Les premiers réfugiés syriens commencent à arriver en Égypte au début de l’année 2012. Il s’agit d’abord des plus nantis. Ils ont les moyens de s’installer dans des logements corrects et certains réussissent à relancer une affaire avec l’argent qu’ils sont parvenus à emmener avec eux. À partir de mi-2012, des Syriens plus pauvres arrivent par milliers. Dans une Égypte qui a fait sa révolution et qui a réussi à changer de régime, ils sont très bien reçus : compte tenu de la situation et du massacre en cours dans leur pays, beaucoup d’Égyptiens considèrent que la moindre des choses est de leur réserver un accueil chaleureux. Ils n’ont plus besoin de visa et le président Morsi leur octroie l’accès aux soins et à l’éducation. L’aide financière afflue des pays du Golfe, de la diaspora, des Syriens déjà sur place et des Égyptiens eux-mêmes. Des organisations non gouvernementales opèrent dans la Ville du 6 octobre, rebaptisée « la Petite Damas », dont les deux plus importantes du pays, El-Gamiyya El-Sharyeh (tendance salafiste) et Family House NGO. Les Syriens s’intègrent facilement, ouvrent commerces et restaurants, mais restent reconnaissables à leur teint, à leur accent et à la façon dont s’habillent les femmes.

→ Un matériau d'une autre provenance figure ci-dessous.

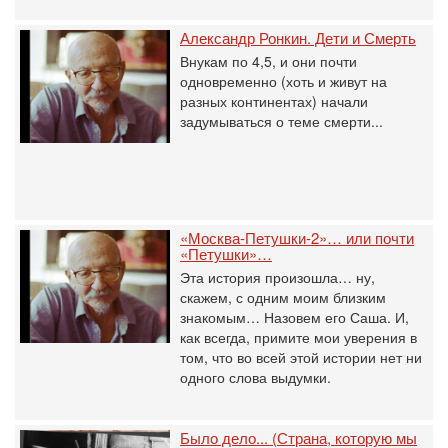
Александр Ронкин. Дети и Смерть
Внукам по 4,5, и они почти
одновременно (хоть и живут на
разных континентах) начали
задумываться о теме смерти...
«Москва-Петушки-2»… или почти
«Петушки»…
Эта история произошла… ну,
скажем, с одним моим близким
знакомым… Назовем его Саша. И,
как всегда, примите мои уверения в
том, что во всей этой истории нет ни
одного слова выдумки.
Было дело... (Страна, которую мы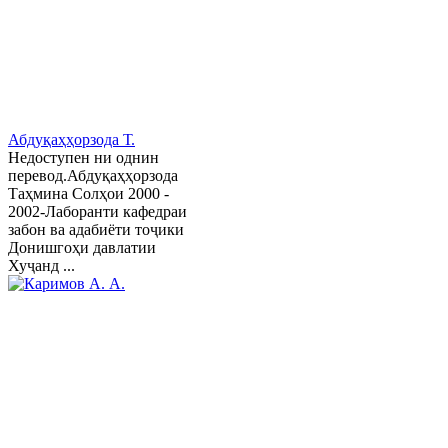
Абдуқаҳҳорзода Т.
Недоступен ни однин
перевод.Абдуқаҳҳорзода
Таҳмина Солҳои 2000 -
2002-Лаборанти кафедраи
забон ва адабиёти тоҷики
Донишгоҳи давлатии
Хуҷанд ...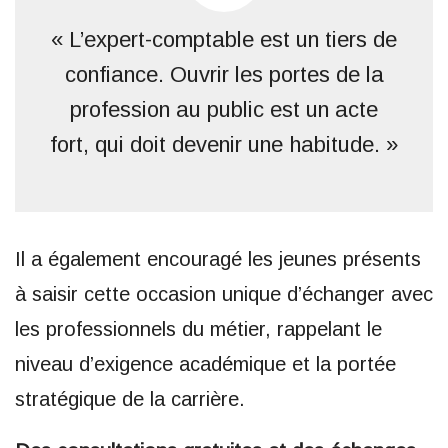
« L’expert-comptable est un tiers de
confiance. Ouvrir les portes de la
profession au public est un acte
fort, qui doit devenir une habitude. »
Il a également encouragé les jeunes présents
à saisir cette occasion unique d’échanger avec
les professionnels du métier, rappelant le
niveau d’exigence académique et la portée
stratégique de la carrière.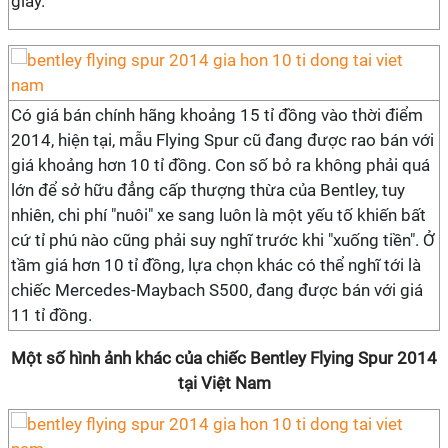
giây.
Có giá bán chính hãng khoảng 15 tỉ đồng vào thời điểm
2014, hiện tại, mẫu Flying Spur cũ đang được rao bán với
giá khoảng hơn 10 tỉ đồng. Con số bỏ ra không phải quá
lớn để sở hữu đẳng cấp thượng thừa của Bentley, tuy
nhiên, chi phí "nuôi" xe sang luôn là một yếu tố khiến bất
cứ tỉ phú nào cũng phải suy nghĩ trước khi "xuống tiền". Ở
tầm giá hơn 10 tỉ đồng, lựa chọn khác có thể nghĩ tới là
chiếc Mercedes-Maybach S500, đang được bán với giá
11 tỉ đồng.
Một số hình ảnh khác của chiếc Bentley Flying Spur 2014
tại Việt Nam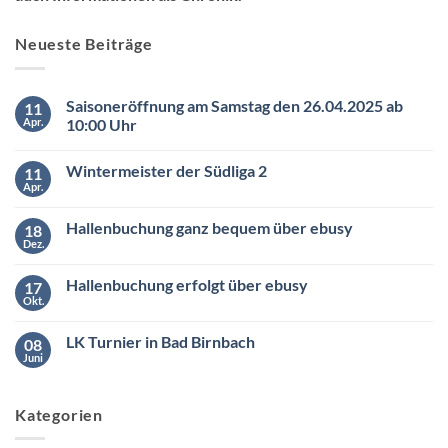
Neueste Beiträge
Saisoneröffnung am Samstag den 26.04.2025 ab
11
Apr.
10:00 Uhr
Keine
Kommentare
Wintermeister der Südliga 2
11
zu
Saisoneröffnung
Apr.
Keine
am
Kommentare
Samstag
zu
den
Hallenbuchung ganz bequem über ebusy
18
Wintermeister
26.04.2025
der
Dez.
ab
Keine
Südliga
10:00
Kommentare
2
zu
Uhr
Hallenbuchung erfolgt über ebusy
17
Hallenbuchung
ganz
Okt.
Keine
bequem
Kommentare
über
zu
ebusy
LK Turnier in Bad Birnbach
08
Hallenbuchung
erfolgt
Juni
Keine
über
Kommentare
ebusy
zu
LK
Kategorien
Turnier
in
Bad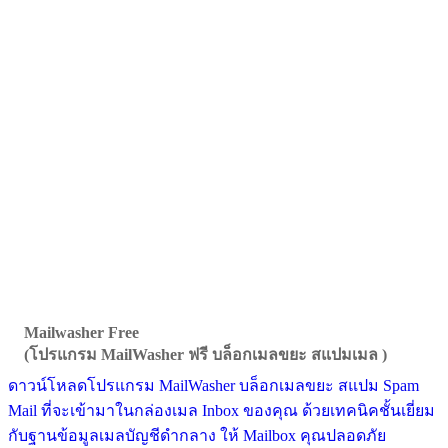
Mailwasher Free
(โปรแกรม MailWasher ฟรี บล็อกเมลขยะ สแปมเมล )
ดาวน์โหลดโปรแกรม MailWasher บล็อกเมลขยะ สแปม Spam
Mail ที่จะเข้ามาในกล่องเมล Inbox ของคุณ ด้วยเทคนิคชั้นเยี่ยม
กับฐานข้อมูลเมลบัญชีดำกลาง ให้ Mailbox คุณปลอดภัย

À partir du printemps 2013, avant même la destitution de Morsi, l’idylle entre les Syriens et les Égyptiens commence à s’altérer. Depuis plus de deux ans, la vie du pays est rythmée par des manifestations exprimant des revendications politiques, mais aussi sociales. Tour à tour, des employés et des ouvriers réclament plus de droits et des salaires décents. La rumeur fait rapidement des Syriens des employés modèles acceptant de travailler pour des salaires dérisoires, ce qui mettrait au chômage les Égyptiens plus revendicatifs. Les femmes se plaignent qu’elles ne trouveront pas de mari parce que les Égyptiens leur préfèrent des Syriennes, moins exigeantes quant au montant de leur dot et plus dociles. Des imams encouragent les hommes à « contribuer au djihad » en épousant des Syriennes. Des familles syriennes disent être harcelées par des Égyptiens cherchant à épouser leurs filles. Des institutions religieuses, dont la très respectée Al-Hosari, sont accusées de jouer les entremetteuses. Al-Ahram, journal d’État, se fend d’une enquête afin de démentir l’implication des organisations musulmanes. Un cheikh, accusé de proposer des fiancées syriennes, nie en bloc et affirme que tout cela n’est qu’une tentative de plus pour salir les islamistes, à l’heure où de fausses rumeurs sont savamment alimentées pour nuire au pouvoir en place.

Des réfugiés en danger

Pour les Syriens, la vraie rupture a lieu après que l’armée a pris le contrôle du pays. Début juillet, des heurts violents opposent pro et anti-Morsi. La police affirme détenir un Syrien qui dit avoir été payé par la Confrérie des Frères musulmans pour tirer sur les opposants de Morsi. Des Palestiniens seraient également impliqués. Les Syriens sont accusés d’être des djihadistes. Un déferlement de haine et de xénophobie se répand. (...)

Depuis cet été, l’Égypte a emprisonné plus de 1500 réfugiés, dont 400 Palestiniens et 250 enfants. La justice a ordonné leur relaxe, mais la Sécurité nationale s’y oppose. Elle a enjoint la police à les garder en détention jusqu’à ce qu’ils acceptent de quitter le pays à leurs frais.
(...)

Fin novembre 2013, 128 967 Syriens sont sous la responsabilité du HCR en Égypte. Le nombre de réfugiés a été multiplié par cinq en à peine plus d’un an. Ils seraient 300 000 sur le territoire égyptien d’après les autorités égyptiennes. C’est la pire crise de réfugiés qu’ait jamais traversée le pays.